Meine Vorstellung von dem, was ich ursächlich hören wollte, rückte von mir ab und blieb doch nah bei mir. Nah, weil jedes Wort mit der Ursache, mit dem Wesen verbunden war, das ich hinter den Geschichten zu ergründen versuchte. Auftragsgemäß.
Durch mein Fragen ermuntert erzählte sie von ihrem Werden in der schwersten Zeit, die es je gab auf deutschem Boden. Von fünf vaterlosen Kindern und einer geplagten Mutter.
Als sie endete, zog sie wieder die Schultern hoch, als wollte sie sagen: Ich hab ΄s Ihnen ja gesagt.
Mir war klar, dass ein solcher Mensch die Schattenseiten des Lebens nachvollziehbar beschreiben kann.
»Nicht alles, was mich bewegt, hat mit Armut zu tun. Es sind die Armutszeugnisse unserer Zeit, die mich rastlos machen.«
Jetzt wollte sie vermutlich nicht deutlicher werden. Ihre zuckenden Lippen wurden von der zierlichen Tasse verborgen, nach der sie gegriffen hatte. Der Moment verflog. Einmal mehr fiel mir auf, welche Würde in der schmalen Gestalt lag, deren Hände keine Sekunde ruhten.
Unvermittelt hob sie eine Hand. Ihre Augen huschten umher. Nicht lange, da läutete ihre Klingel. Was dann passierte, konnte nicht als Wunsch, nicht als Hoffnung, wohl aber in der Kategorie Angst verbucht werden. Solange sie zur Tür ging, eilten meine Gedanken durch den Tag:
Ich erinnerte mich an unser Telefonat. Auf meine Frage hin sagte sie — und es klang in meinen Ohren vorwurfsvoll: »Mir geht es selten um Kritik am gesellschaftlichen Thema. Ich möchte erzählen, welche Wirkung es auf einzelne Menschen, auf deren Schicksale hat. Wenn man dabei Konflikte schafft, ist das allerdings gewollt. «
Wie sich viel später herausstellen sollte, wurde ich nach dem Läuten an der Tür Augen- und Ohrenzeuge eines Konfliktes, den wir vermutlich — wäre das Leben anders verlaufen — aus Isa-Kathrin Bensons Feder erfahren hätten, irgendwann ganz bestimmt.

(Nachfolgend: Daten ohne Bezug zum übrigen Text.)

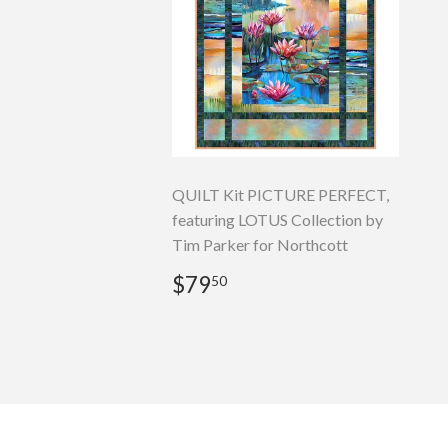
QUILT Kit PICTURE PERFECT,
featuring LOTUS Collection by
Tim Parker for Northcott
Regular
$79.50
$79
50
price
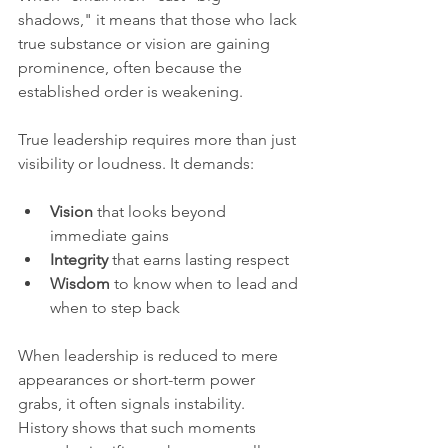
shadows," it means that those who lack 
true substance or vision are gaining 
prominence, often because the 
established order is weakening.
True leadership requires more than just 
visibility or loudness. It demands:
Vision
 that looks beyond 
immediate gains  
Integrity
 that earns lasting respect  
Wisdom
 to know when to lead and 
when to step back
When leadership is reduced to mere 
appearances or short-term power 
grabs, it often signals instability. 
History shows that such moments 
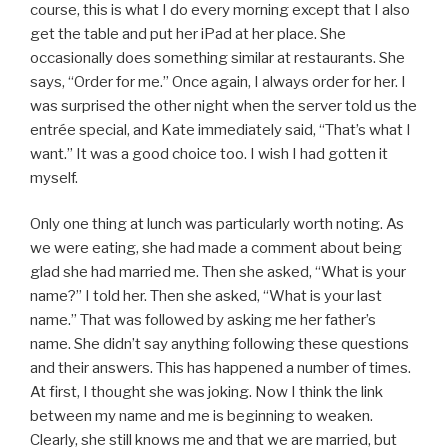
course, this is what I do every morning except that I also
get the table and put her iPad at her place. She
occasionally does something similar at restaurants. She
says, “Order for me.” Once again, I always order for her. I
was surprised the other night when the server told us the
entrée special, and Kate immediately said, “That’s what I
want.” It was a good choice too. I wish I had gotten it
myself.
Only one thing at lunch was particularly worth noting. As
we were eating, she had made a comment about being
glad she had married me. Then she asked, “What is your
name?” I told her. Then she asked, “What is your last
name.” That was followed by asking me her father’s
name. She didn’t say anything following these questions
and their answers. This has happened a number of times.
At first, I thought she was joking. Now I think the link
between my name and me is beginning to weaken.
Clearly, she still knows me and that we are married, but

Nach dem Zwischenfall mit der fremden Frau, der auch mir Angst gemacht hatte, und an zwei weiteren Tagen danach erfuhr ich von Isa-Kathrin Benson jenen Bruchteil ihres Lebens, von dem ich keine Ahnung hatte und dem die Autorin selbst nicht die Bedeutung zugemessen hatte, die sie noch für sie bekommen sollte.
Ich werde im Weiteren also nicht über das literarische Schaffen der Isa-Kathrin Benson schreiben. Ich werde über eine Frau schreiben, die über ihr eigenes Denken und Handeln haderte, vieles unterschätzt hat, die aber mit großem Herzen gegen den Strom schwamm, bis an die Ufer ihres Gewissens. Eine Frau, die sich bemühte, immer Mensch zu sein, notfalls auf eigene Gefahr.